El resultado de las elecciones en sitios como Galicia, la Comunidad Valenciana y, por supuesto, Cataluña, así como las pistas que vamos teniendo de lo que puede ocurrir en el País Vasco este mismo año, nos describe un fenómeno que creo que es de lo más interesante que ha pasado políticamente en España en las últimas décadas: el impulso que se ha dado al nacionalismo ha tenido como resultado un rabioso anticapitalismo que es antiespañol, sí, pero sobre todo es antisistema.

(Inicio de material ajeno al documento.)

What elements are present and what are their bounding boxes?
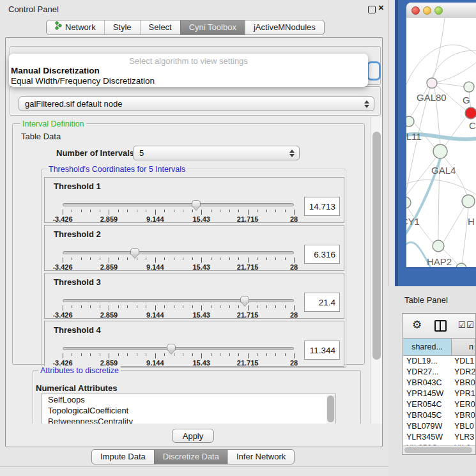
threshold-value-field[interactable]: 6.316 <box>304 245 340 264</box>
tick-mark <box>72 305 72 308</box>
table-cell[interactable]: YBR0 <box>452 410 475 421</box>
table-row[interactable]: YBL079WYBL0 <box>403 421 475 432</box>
tick-mark <box>174 353 174 356</box>
network-node[interactable] <box>456 263 466 267</box>
float-window-icon[interactable] <box>368 6 376 13</box>
table-cell[interactable]: YBL0 <box>452 421 475 432</box>
close-icon[interactable]: × <box>378 2 384 13</box>
settings-vertical-scrollbar[interactable] <box>371 117 382 424</box>
column-header-0[interactable]: shared... <box>403 338 452 356</box>
network-edge[interactable] <box>443 206 465 243</box>
threshold-value-field[interactable]: 14.713 <box>304 197 340 216</box>
table-row[interactable]: YER054CYER0 <box>403 399 475 410</box>
list-scrollbar-thumb[interactable] <box>327 395 334 422</box>
threshold-slider-thumb[interactable] <box>167 344 176 351</box>
network-edge[interactable] <box>437 83 464 87</box>
tab-infer-network[interactable]: Infer Network <box>227 450 294 464</box>
table-cell[interactable]: YDR27... <box>403 367 452 378</box>
mac-zoom-icon[interactable] <box>434 6 443 15</box>
network-node-gcy1[interactable] <box>406 197 411 208</box>
mac-minimize-icon[interactable] <box>423 6 431 15</box>
table-cell[interactable]: YPR1 <box>452 388 475 399</box>
table-data-combo[interactable]: galFiltered.sif default node <box>19 96 374 111</box>
gear-icon[interactable]: ⚙ <box>412 318 422 332</box>
network-canvas[interactable]: GAL80GCGAL11GAL4GCY1HHAP2 <box>406 18 476 267</box>
network-edge[interactable] <box>445 158 467 196</box>
table-row[interactable]: YLR345WYLR3 <box>403 432 475 443</box>
threshold-slider-thumb[interactable] <box>130 248 139 255</box>
control-panel: Control Panel × NetworkStyleSelectCyni T… <box>0 0 389 476</box>
table-cell[interactable]: YLR345W <box>403 432 452 443</box>
table-row[interactable]: YBR043CYBR0 <box>403 378 475 388</box>
table-cell[interactable]: YER0 <box>452 399 475 410</box>
number-of-intervals-combo[interactable]: 5 <box>133 146 300 160</box>
tab-style[interactable]: Style <box>104 20 140 35</box>
tab-impute-data[interactable]: Impute Data <box>92 450 154 464</box>
checkbox-icon[interactable]: ☑ <box>466 320 474 330</box>
numerical-attributes-list[interactable]: SelfLoopsTopologicalCoefficientBetweenne… <box>41 394 336 424</box>
checkbox-icon[interactable]: ☑ <box>458 320 466 330</box>
table-row[interactable]: YDR27...YDR2 <box>403 367 475 378</box>
table-hscrollbar-thumb[interactable] <box>404 447 472 453</box>
network-node-gal11[interactable] <box>406 116 414 127</box>
table-row[interactable]: YPR145WYPR1 <box>403 388 475 399</box>
attribute-list-item[interactable]: SelfLoops <box>42 394 335 405</box>
tab-cyni-toolbox[interactable]: Cyni Toolbox <box>180 20 245 35</box>
network-edge[interactable] <box>445 116 467 146</box>
tick-mark <box>229 305 230 308</box>
list-scrollbar[interactable] <box>326 395 335 424</box>
table-cell[interactable]: YBL079W <box>403 421 452 432</box>
network-node-gal4[interactable] <box>433 144 447 158</box>
algorithm-option-manual[interactable]: Manual Discretization <box>11 66 100 75</box>
algorithm-option-equal-width[interactable]: Equal Width/Frequency Discretization <box>11 76 155 86</box>
network-node-g[interactable] <box>464 82 474 92</box>
threshold-value-field[interactable]: 11.344 <box>304 341 340 360</box>
threshold-slider-thumb[interactable] <box>240 296 249 303</box>
threshold-slider-track[interactable] <box>63 203 294 206</box>
network-window-titlebar[interactable] <box>406 3 476 19</box>
table-row[interactable]: YDL19...YDL1 <box>403 356 475 367</box>
tab-discretize-data[interactable]: Discretize Data <box>154 450 227 464</box>
tick-mark <box>174 257 174 260</box>
threshold-value-field[interactable]: 21.4 <box>304 293 340 312</box>
network-node-label: GAL11 <box>406 131 422 142</box>
network-edge[interactable] <box>438 63 476 82</box>
network-node-hap2[interactable] <box>433 240 444 252</box>
table-cell[interactable]: YBR043C <box>403 378 452 388</box>
table-cell[interactable]: YER054C <box>403 399 452 410</box>
network-node-label: H <box>468 216 475 227</box>
threshold-slider-thumb[interactable] <box>192 200 201 207</box>
network-node-c[interactable] <box>465 107 476 119</box>
attribute-list-item[interactable]: BetweennessCentrality <box>42 416 335 424</box>
algorithm-combo-focus-ring[interactable] <box>367 61 381 81</box>
table-cell[interactable]: YDR2 <box>452 367 475 378</box>
split-column-icon[interactable] <box>434 320 447 332</box>
table-cell[interactable]: YLR3 <box>452 432 475 443</box>
threshold-slider-track[interactable] <box>63 299 294 302</box>
slider-ticks <box>63 353 294 359</box>
network-node-h[interactable] <box>462 195 475 208</box>
tab-jactivemnodules[interactable]: jActiveMNodules <box>245 20 324 35</box>
network-edge[interactable] <box>433 18 445 79</box>
network-node-gal80[interactable] <box>427 78 437 88</box>
table-cell[interactable]: YBR0 <box>452 378 475 388</box>
threshold-slider-track[interactable] <box>63 251 294 254</box>
table-cell[interactable]: YBR045C <box>403 410 452 421</box>
network-edge[interactable] <box>406 158 436 198</box>
table-cell[interactable]: YPR145W <box>403 388 452 399</box>
apply-button[interactable]: Apply <box>172 429 214 443</box>
attribute-list-item[interactable]: TopologicalCoefficient <box>42 405 335 416</box>
tab-select[interactable]: Select <box>140 20 180 35</box>
tick-mark <box>275 305 276 308</box>
table-cell[interactable]: YDL19... <box>403 356 452 367</box>
settings-scrollbar-thumb[interactable] <box>372 132 381 360</box>
tab-network[interactable]: Network <box>47 20 104 35</box>
tick-mark <box>155 210 156 215</box>
column-header-1[interactable]: n <box>452 338 475 356</box>
mac-close-icon[interactable] <box>411 6 420 15</box>
network-edge[interactable] <box>432 50 476 78</box>
table-horizontal-scrollbar[interactable] <box>403 445 475 454</box>
threshold-slider-track[interactable] <box>63 347 294 350</box>
table-row[interactable]: YBR045CYBR0 <box>403 410 475 421</box>
table-cell[interactable]: YDL1 <box>452 356 475 367</box>
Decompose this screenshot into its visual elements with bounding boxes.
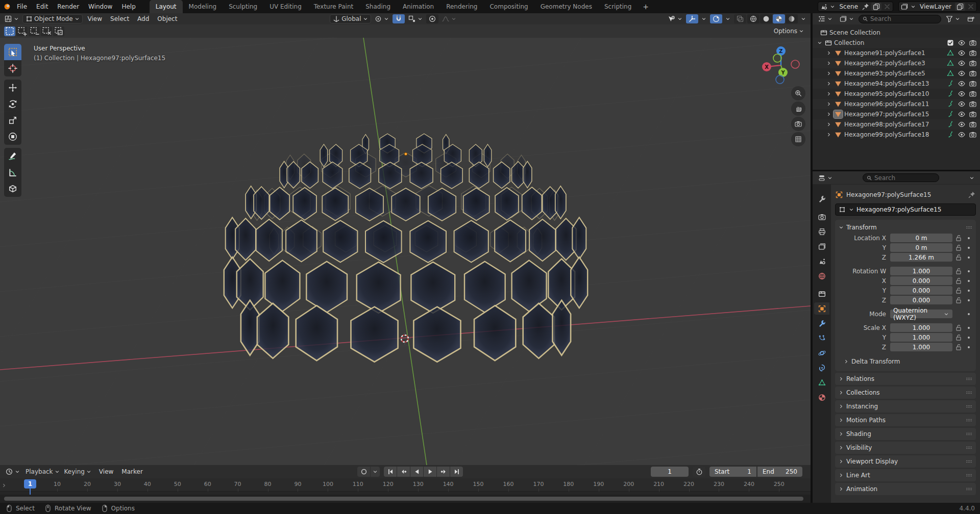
tool-select-box[interactable] [4,44,21,60]
outliner-row-hexagone93[interactable]: Hexagone93:polySurface5 [813,68,980,79]
copy-icon[interactable] [956,3,964,11]
section-visibility[interactable]: Visibility [835,442,976,454]
auto-key-dropdown[interactable] [371,467,380,477]
shading-dropdown[interactable] [798,15,808,22]
expand-icon[interactable] [826,70,832,76]
transform-panel-header[interactable]: Transform [838,222,973,233]
chevron-down-icon[interactable] [829,4,836,10]
expand-icon[interactable] [826,101,832,107]
properties-search-input[interactable]: Search [863,173,939,182]
viewport-3d[interactable]: User Perspective (1) Collection | Hexago… [0,38,811,465]
tool-transform[interactable] [4,128,21,145]
lock-icon[interactable] [954,324,963,332]
section-relations[interactable]: Relations [835,373,976,385]
properties-tab-object[interactable] [814,302,829,315]
grip-icon[interactable] [965,402,973,410]
timeline-ruler[interactable]: 1 10203040506070809010011012013014015016… [0,478,811,492]
close-icon[interactable] [883,3,891,11]
camera-icon[interactable] [969,100,977,108]
menu-edit[interactable]: Edit [32,2,53,12]
viewlayer-name[interactable]: ViewLayer [918,3,953,10]
expand-icon[interactable] [826,121,832,127]
grip-icon[interactable] [965,444,973,452]
snap-target-dropdown[interactable] [406,14,425,23]
eye-icon[interactable] [958,90,966,98]
section-shading[interactable]: Shading [835,428,976,440]
expand-icon[interactable] [817,40,823,46]
selmode-invert-button[interactable] [41,27,52,36]
tool-measure[interactable] [4,164,21,181]
value-field[interactable]: 0.000 [890,276,952,285]
checkbox-icon[interactable] [946,39,954,47]
properties-tab-output[interactable] [814,225,829,238]
lock-icon[interactable] [954,267,963,275]
workspace-tab-layout[interactable]: Layout [150,0,183,13]
selmode-intersect-button[interactable] [53,27,64,36]
viewport-menu-view[interactable]: View [84,14,106,23]
chevron-down-icon[interactable] [910,4,916,10]
lock-icon[interactable] [954,296,963,304]
outliner-row-hexagone91[interactable]: Hexagone91:polySurface1 [813,48,980,58]
editor-type-button[interactable] [2,14,21,23]
gizmos-dropdown[interactable] [699,15,709,22]
tool-rotate[interactable] [4,96,21,112]
zoom-button[interactable] [791,86,805,100]
properties-tab-data[interactable] [814,376,829,389]
new-collection-button[interactable] [965,14,977,23]
workspace-tab-rendering[interactable]: Rendering [440,0,483,13]
mode-dropdown[interactable]: Object Mode [22,14,83,23]
section-animation[interactable]: Animation [835,483,976,495]
camera-icon[interactable] [969,39,977,47]
object-name-value[interactable]: Hexagone97:polySurface15 [856,206,941,213]
outliner-row-scene-collection[interactable]: Scene Collection [813,28,980,38]
next-keyframe-button[interactable] [437,467,450,477]
scene-name[interactable]: Scene [837,3,860,10]
menu-render[interactable]: Render [53,2,84,12]
outliner-display-mode-button[interactable] [837,14,856,23]
grip-icon[interactable] [965,416,973,424]
lock-icon[interactable] [954,343,963,351]
lock-icon[interactable] [954,287,963,295]
workspace-tab-modeling[interactable]: Modeling [183,0,223,13]
timeline-editor-type-button[interactable] [3,467,22,476]
expand-icon[interactable] [826,50,832,56]
outliner-row-hexagone92[interactable]: Hexagone92:polySurface3 [813,58,980,68]
outliner-row-hexagone99[interactable]: Hexagone99:polySurface18 [813,130,980,140]
add-workspace-button[interactable]: + [638,0,654,13]
tool-move[interactable] [4,80,21,96]
tool-scale[interactable] [4,112,21,128]
properties-tab-physics[interactable] [814,347,829,359]
workspace-tab-compositing[interactable]: Compositing [483,0,534,13]
camera-icon[interactable] [969,110,977,118]
camera-icon[interactable] [969,120,977,128]
lock-icon[interactable] [954,253,963,262]
properties-tab-constraints[interactable] [814,362,829,374]
orientation-dropdown[interactable]: Global [330,14,371,23]
workspace-tab-animation[interactable]: Animation [397,0,440,13]
gizmos-toggle[interactable] [686,14,698,23]
expand-icon[interactable] [826,60,832,66]
falloff-dropdown[interactable] [439,14,459,23]
eye-icon[interactable] [958,131,966,139]
camera-icon[interactable] [969,49,977,57]
grip-icon[interactable] [965,471,973,479]
shading-wireframe-button[interactable] [747,14,760,23]
properties-tab-material[interactable] [814,391,829,403]
pin-icon[interactable] [968,191,976,199]
camera-icon[interactable] [969,131,977,139]
animate-dot-icon[interactable] [965,267,973,275]
animate-dot-icon[interactable] [965,324,973,332]
delta-transform-header[interactable]: Delta Transform [838,356,973,367]
expand-icon[interactable] [826,111,832,117]
viewlayer-selector[interactable]: ViewLayer [898,2,977,12]
overlays-toggle[interactable] [710,14,722,23]
snap-toggle[interactable] [393,14,405,23]
menu-window[interactable]: Window [84,2,117,12]
expand-icon[interactable] [826,91,832,97]
grip-icon[interactable] [965,485,973,493]
timeline-menu-playback[interactable]: Playback [23,468,62,476]
animate-dot-icon[interactable] [965,287,973,295]
eye-icon[interactable] [958,120,966,128]
section-viewport-display[interactable]: Viewport Display [835,455,976,468]
options-dropdown[interactable]: Options [774,28,806,35]
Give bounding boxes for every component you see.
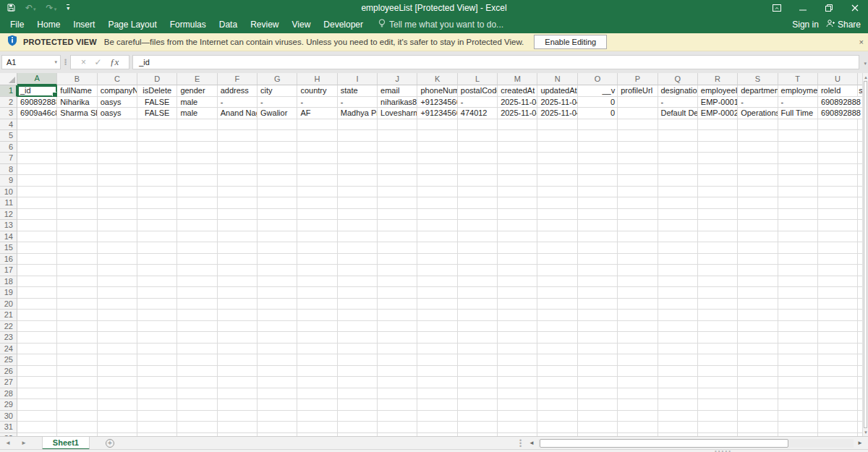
cell-M2[interactable]: 2025-11-04 bbox=[498, 97, 537, 108]
cell-B16[interactable] bbox=[57, 254, 97, 265]
cell-J13[interactable] bbox=[378, 220, 417, 231]
cell-J29[interactable] bbox=[378, 399, 417, 411]
cell-I23[interactable] bbox=[338, 332, 378, 344]
horizontal-scrollbar-thumb[interactable] bbox=[540, 439, 788, 448]
cell-A25[interactable] bbox=[17, 354, 57, 366]
cell-P12[interactable] bbox=[618, 209, 658, 221]
cell-U26[interactable] bbox=[818, 366, 858, 378]
cell-M10[interactable] bbox=[498, 187, 537, 198]
cell-K31[interactable] bbox=[417, 422, 457, 433]
cell-I31[interactable] bbox=[338, 422, 378, 433]
cell-B8[interactable] bbox=[57, 164, 97, 176]
cell-T29[interactable] bbox=[778, 399, 818, 411]
cell-K6[interactable] bbox=[417, 142, 457, 153]
cell-T13[interactable] bbox=[778, 220, 818, 231]
cell-N25[interactable] bbox=[537, 354, 577, 366]
cell-Q4[interactable] bbox=[658, 119, 698, 131]
cell-K23[interactable] bbox=[417, 332, 457, 344]
cell-C19[interactable] bbox=[98, 287, 137, 299]
cell-T9[interactable] bbox=[778, 175, 818, 187]
customize-qat-icon[interactable]: ▾ bbox=[67, 4, 69, 12]
cell-P18[interactable] bbox=[618, 276, 658, 288]
cell-P27[interactable] bbox=[618, 377, 658, 388]
cell-F24[interactable] bbox=[218, 344, 258, 355]
row-header-11[interactable]: 11 bbox=[0, 197, 17, 209]
cell-A3[interactable]: 6909a46c8 bbox=[17, 108, 57, 119]
cell-L13[interactable] bbox=[458, 220, 498, 231]
cell-N19[interactable] bbox=[537, 287, 577, 299]
cell-S19[interactable] bbox=[738, 287, 778, 299]
new-sheet-icon[interactable]: + bbox=[106, 439, 114, 448]
cell-F7[interactable] bbox=[218, 153, 258, 164]
row-header-3[interactable]: 3 bbox=[0, 108, 17, 119]
row-header-5[interactable]: 5 bbox=[0, 130, 17, 142]
cell-U25[interactable] bbox=[818, 354, 858, 366]
cell-L2[interactable]: - bbox=[458, 97, 498, 108]
cell-H5[interactable] bbox=[297, 130, 337, 142]
cell-J8[interactable] bbox=[378, 164, 417, 176]
cell-L26[interactable] bbox=[458, 366, 498, 378]
cell-J30[interactable] bbox=[378, 411, 417, 422]
cell-K26[interactable] bbox=[417, 366, 457, 378]
cell-C4[interactable] bbox=[98, 119, 137, 131]
cell-O11[interactable] bbox=[578, 197, 618, 209]
cell-L22[interactable] bbox=[458, 321, 498, 333]
cell-B30[interactable] bbox=[57, 411, 97, 422]
ribbon-display-options-icon[interactable] bbox=[764, 0, 790, 16]
cell-T18[interactable] bbox=[778, 276, 818, 288]
cell-R14[interactable] bbox=[698, 231, 738, 243]
cell-Q10[interactable] bbox=[658, 187, 698, 198]
cell-Q21[interactable] bbox=[658, 310, 698, 321]
cell-B6[interactable] bbox=[57, 142, 97, 153]
cell-H25[interactable] bbox=[297, 354, 337, 366]
cell-E3[interactable]: male bbox=[177, 108, 217, 119]
ribbon-tab-data[interactable]: Data bbox=[213, 16, 244, 33]
cell-U1[interactable]: roleId bbox=[818, 85, 858, 97]
cell-P24[interactable] bbox=[618, 344, 658, 355]
cell-Q18[interactable] bbox=[658, 276, 698, 288]
cell-K9[interactable] bbox=[417, 175, 457, 187]
cell-F27[interactable] bbox=[218, 377, 258, 388]
cell-H27[interactable] bbox=[297, 377, 337, 388]
cell-R7[interactable] bbox=[698, 153, 738, 164]
cell-E18[interactable] bbox=[177, 276, 217, 288]
cell-I11[interactable] bbox=[338, 197, 378, 209]
cell-G9[interactable] bbox=[258, 175, 297, 187]
cell-C12[interactable] bbox=[98, 209, 137, 221]
cell-L29[interactable] bbox=[458, 399, 498, 411]
row-header-15[interactable]: 15 bbox=[0, 242, 17, 254]
cell-H7[interactable] bbox=[297, 153, 337, 164]
row-header-17[interactable]: 17 bbox=[0, 265, 17, 276]
cell-T7[interactable] bbox=[778, 153, 818, 164]
cell-R10[interactable] bbox=[698, 187, 738, 198]
cell-U3[interactable]: 690892888 bbox=[818, 108, 862, 119]
cell-R1[interactable]: employeeId bbox=[698, 85, 738, 97]
cell-P13[interactable] bbox=[618, 220, 658, 231]
cell-C26[interactable] bbox=[98, 366, 137, 378]
cell-U4[interactable] bbox=[818, 119, 858, 131]
chevron-down-icon[interactable]: ▾ bbox=[54, 59, 60, 65]
cell-I25[interactable] bbox=[338, 354, 378, 366]
cell-N11[interactable] bbox=[537, 197, 577, 209]
cell-J27[interactable] bbox=[378, 377, 417, 388]
cell-R3[interactable]: EMP-0002 bbox=[698, 108, 738, 119]
cell-N1[interactable]: updatedAt bbox=[537, 85, 577, 97]
cell-E17[interactable] bbox=[177, 265, 217, 276]
cell-M18[interactable] bbox=[498, 276, 537, 288]
cell-H9[interactable] bbox=[297, 175, 337, 187]
cell-Q16[interactable] bbox=[658, 254, 698, 265]
cell-U24[interactable] bbox=[818, 344, 858, 355]
cell-F29[interactable] bbox=[218, 399, 258, 411]
cell-T17[interactable] bbox=[778, 265, 818, 276]
row-header-18[interactable]: 18 bbox=[0, 276, 17, 288]
cell-Q26[interactable] bbox=[658, 366, 698, 378]
cell-S8[interactable] bbox=[738, 164, 778, 176]
cell-J20[interactable] bbox=[378, 299, 417, 310]
cell-P22[interactable] bbox=[618, 321, 658, 333]
column-header-G[interactable]: G bbox=[258, 73, 297, 85]
cell-K22[interactable] bbox=[417, 321, 457, 333]
cell-H17[interactable] bbox=[297, 265, 337, 276]
cell-B10[interactable] bbox=[57, 187, 97, 198]
cell-H28[interactable] bbox=[297, 388, 337, 400]
cell-L8[interactable] bbox=[458, 164, 498, 176]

Es la historia que hemos contado muchas veces, pero resulta que ha tenido un final diferente: durante años se ha fomentando en la educación, en los medios, en el entretenimiento, en las asociaciones de vecinos y hasta en las parroquias un furibundo odio a todo lo que oliese a España, a Estado opresor. Se ha creado la ficción de un pueblo sometido, empobrecido, al que le arrebataban de forma casi sangrienta lo suyo, al que querían borrar como colectividad, en fin, la mandanga falsa del nacionalismo identitario.
Pero bien sea porque al fin y al cabo esa es una mercancía muy averiada, bien porque si te llamas García en Barcelona o San Sebastián tampoco es fácil sentirte parte del pueblo elegido/oprimido, en algún momento del viaje empezó la mutación y el odio que debería dirigirse a España acabó siendo odio a todo lo que huela a Occidente y a bienestar.
Es una consecuencia tan inesperada como lógica: España y nuestra historia –que muy a su pesar es también la suya– han sido claves para conformar eso que hoy consideramos como Occidente y que, no lo olvidemos, es un oasis de prosperidad, paz y bienestar. Es decir, si de verdad fomentas la inquina a España, la cosa no se va quedar en el odio a los toros y el flamenco, sino que se acabará detestando el pack completo: la democracia, la religión católica, el capitalismo…
Y es también una consecuencia lógica de una ideología, por llamarlo de alguna forma, que ha coqueteado durante años con el izquierdismo más ramplón y, sobre todo, con ese pensamiento antiindividualista en el que los colectivos son lo más importante. Así, una vez que dejas claro que "el pueblo" está por encima de las personas, quien dice "pueblo" puede decir "clase" y el resultado de la ecuación sigue siendo el mismo: se pasa por encima de todo lo demás.
Las élites nacionalistas que creían que estaban perpetuando su propio poder –en no pocas ocasiones corrupto– se están encontrado con la desagradable sorpresa de que la bola de nieve que ellas mismos lanzaron hacia la meseta se ha dado la vuelta y amenaza con llevárselas por delante: al final igual sí llega la independencia, pero en lugar de pilotarla ellas se la llevarán estos chicos, que no sólo van un poco zarrapastrosos sino que encima tienen unos apellidos con los que no se puede ir a ninguna parte, que no son de los de toda la vida… o sí.